Stored data entries
————————

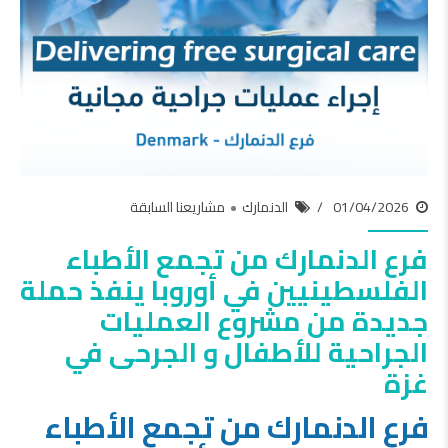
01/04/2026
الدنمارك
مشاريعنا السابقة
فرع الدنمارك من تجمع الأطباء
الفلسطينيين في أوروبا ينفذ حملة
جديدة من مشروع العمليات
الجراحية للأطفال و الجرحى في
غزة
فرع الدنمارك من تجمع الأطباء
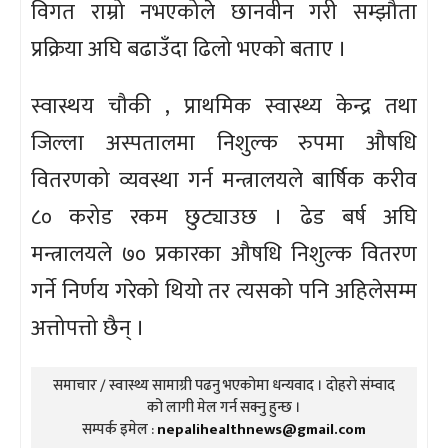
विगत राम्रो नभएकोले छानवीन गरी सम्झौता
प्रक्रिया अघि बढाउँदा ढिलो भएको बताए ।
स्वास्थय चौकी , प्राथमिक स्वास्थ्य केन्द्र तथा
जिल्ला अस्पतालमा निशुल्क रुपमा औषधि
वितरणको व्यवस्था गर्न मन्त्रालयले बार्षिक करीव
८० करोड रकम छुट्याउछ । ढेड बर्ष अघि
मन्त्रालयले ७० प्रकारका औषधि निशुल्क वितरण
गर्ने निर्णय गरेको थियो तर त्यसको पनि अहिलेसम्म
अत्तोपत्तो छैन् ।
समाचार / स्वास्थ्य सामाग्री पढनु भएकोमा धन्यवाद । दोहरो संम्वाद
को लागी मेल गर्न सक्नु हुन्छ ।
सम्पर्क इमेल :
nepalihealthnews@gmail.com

————————

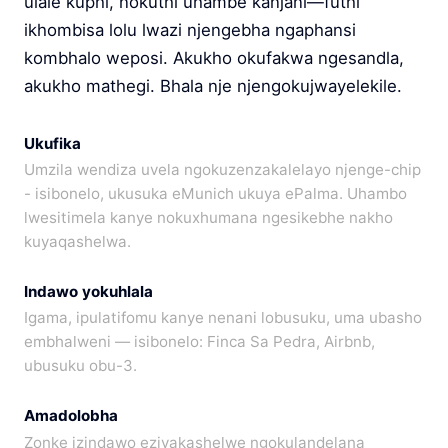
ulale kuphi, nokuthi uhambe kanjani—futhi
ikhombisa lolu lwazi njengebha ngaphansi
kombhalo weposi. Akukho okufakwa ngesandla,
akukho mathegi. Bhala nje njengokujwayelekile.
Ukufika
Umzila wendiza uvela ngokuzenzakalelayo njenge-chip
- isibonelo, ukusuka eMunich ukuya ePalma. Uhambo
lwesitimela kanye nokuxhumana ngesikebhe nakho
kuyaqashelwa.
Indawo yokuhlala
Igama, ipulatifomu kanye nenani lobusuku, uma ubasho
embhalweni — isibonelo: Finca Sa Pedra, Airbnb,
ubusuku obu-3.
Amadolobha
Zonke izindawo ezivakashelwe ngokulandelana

————————

**The task**
Please report how many lines of the entries above include "kanye". Only the number is wanted.

**Response to this exercise**
2